There are intense blazes throughout the region, especially in smokey western Montana and the Idaho panhandle. Drought has the West in a vice-grip, with the majority of Montana counties designated as drought disaster areas, all while temperatures are climbing. More than 90 percent of Montana faced abnormally dry conditions up to extreme drought by the end of June.
And climate change makes fires easier to start and tougher to keep small — with one 2016 study concluding that half of observed increases in fuel aridity since the 1970s are anthropogenic in origin, meaning that climate change has “approximately doubled the western U.S. forest fire area beyond that expected from natural climate variability alone during 1984–2015,” the study says.

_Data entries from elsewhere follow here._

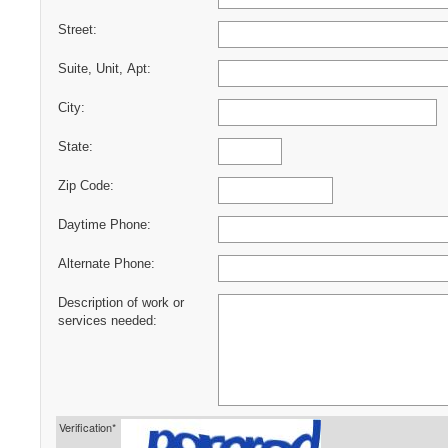
Street:
Suite, Unit, Apt:
City:
State:
Zip Code:
Daytime Phone:
Alternate Phone:
Description of work or
services needed:
Verification*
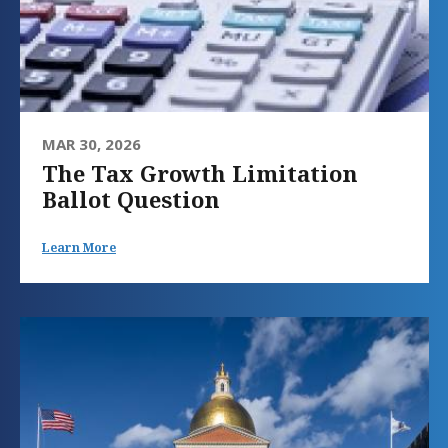
MAR 30, 2026
The Tax Growth Limitation
Ballot Question
Learn More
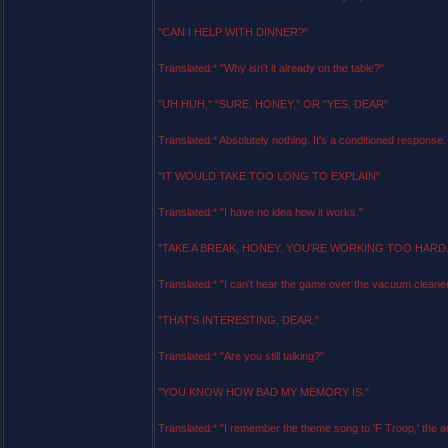
"CAN I HELP WITH DINNER?"
Translated:* "Why isn't it already on the table?"
"UH HUH," "SURE, HONEY," OR "YES, DEAR"
Translated:* Absolutely nothing. It's a conditioned response.
"IT WOULD TAKE TOO LONG TO EXPLAIN"
Translated:* "I have no idea how it works."
"TAKE A BREAK, HONEY. YOU'RE WORKING TOO HARD.
Translated:* "I can't hear the game over the vacuum cleaner
"THAT'S INTERESTING, DEAR."
Translated:* "Are you still talking?"
"YOU KNOW HOW BAD MY MEMORY IS."
Translated:* "I remember the theme song to 'F Troop,' the add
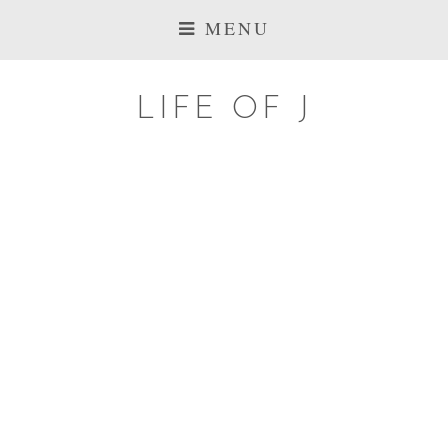
MENU
LIFE OF J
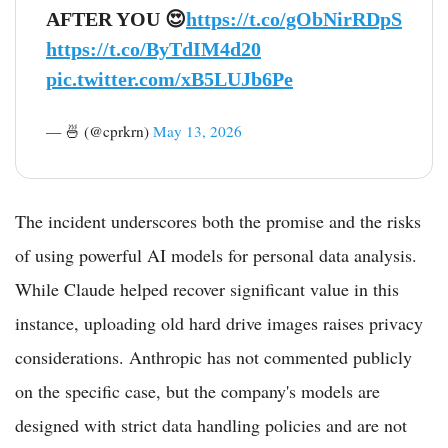
AFTER YOU 😍
https://t.co/gObNirRDpS
https://t.co/ByTdIM4d20
pic.twitter.com/xB5LUJb6Pe
— 🍜 (@cprkrn)
May 13, 2026
The incident underscores both the promise and the risks
of using powerful AI models for personal data analysis.
While Claude helped recover significant value in this
instance, uploading old hard drive images raises privacy
considerations. Anthropic has not commented publicly
on the specific case, but the company's models are
designed with strict data handling policies and are not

Montana Gov. Greg Gianforte declared a statewide wildland fire emergency on Wednesday, giving Montana access to resources from the National Guard and activating a mutual aid agreement with other states.
“To understand why we are where we are today, you have to go to last fall,” said DNRC Water Planning Section supervisor Michael Downey at Thursday’s meeting. “We didn’t have September rains last year. Come the middle of October, nearly all the state was in some form of drought or abnormally dry.”
A dry fall led into a dry, warm winter, with a snowpack that didn’t set in at medium and low elevations, Downey said. June, typically one of the state’s wettest months, was just parched, and in about a two-week period most of the snowpack had melted, he said.
“What’s a little bit scary is if you look around the West, we’re in better shape than pretty much everyone else — which is really an indication of how dire things are,” he said.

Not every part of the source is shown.